How to complete this task
Since the pictures are not wanted, retype the listing below exactly and without them.
==========
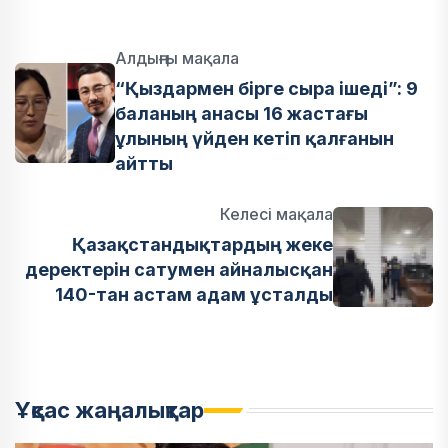
Алдыңғы мақала
“Қыздармен бірге сыра ішеді”: 9
баланың анасы 16 жастағы
ұлының үйден кетіп қалғанын
айтты
Келесі мақала
Қазақстандықтардың жеке
деректерін сатумен айналысқан
140-тан астам адам ұсталды
Ұқсас жаңалықтар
==========
Answer below
Алдыңғы мақала
“Қыздармен бірге сыра ішеді”: 9
баланың анасы 16 жастағы
ұлының үйден кетіп қалғанын
айтты
Келесі мақала
Қазақстандықтардың жеке
деректерін сатумен айналысқан
140-тан астам адам ұсталды
Ұқсас жаңалықтар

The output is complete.